What is best practice when exporting looping animations for use in a realtime 3d game engine?
for example: looping walk cycle (frame 0 and frame 100 are identical)
1. set start frame to 0, end frame to 100, export
or
2. set start frame to 0, end frame to 99, export
Option 1: duplicate frame data but curves placed end on end will be continuous
Option 2: no duplicate frame data.
In maya (for example) while animating, it makes sense to set the playback range one frame less to avoid duplicate frame being played while previewing the animation, but when exporting animations for realtime 3d engines do you want to export a full continuous curve?
Replies
totally not the answer i was hoping for as now I have a bunch of re-exporting to do. My animations are all full length, and our outsourcer's are all one frame short. Although I can't notice any skipping in engine...
I have done this for pre-rendered sprites before because you obviously don't want duplicate sprites in a sequence.

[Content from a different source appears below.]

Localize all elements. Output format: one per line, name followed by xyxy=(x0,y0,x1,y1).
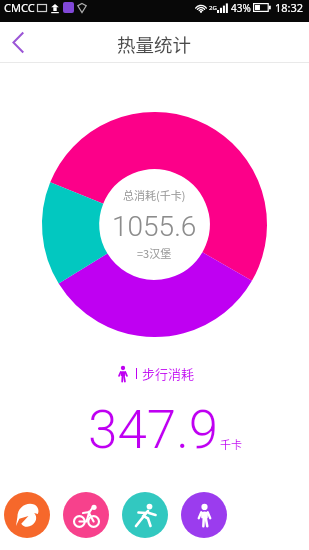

But in a 3d game engine where fps is not fixed, isn't the game basically sampling values from the curve rather than playing specific frames? eg. allowing for example slow motion playback without loss of smoothness or playback at 60fps despite animating in 30fps. So if I make an animation in which frame 0 and 100 are identical, the length of the animation curves on the timeline is 100 frames. If I export 0-100, the length of the curve is 100 but if I only export 0-99, then the length of the curve is only 99. The portion of the curves that exist between frames 99 and 100 are lost and cannot be sampled, leading me to think this would cause the playback time to be 1 frame shorter and also not smooth (for example causing the first foot contact on a walk cycle to appear heavier). This incompleteness of the curve data would seem especially serious if the frame rate was set low while animating. Maybe my understanding of how realtime engines handle animation is entirely mistaken.
What will register as a pop is if your curves don't loop properly. In maya you turn on pre and post infinity curves and they should flow seamlessing together.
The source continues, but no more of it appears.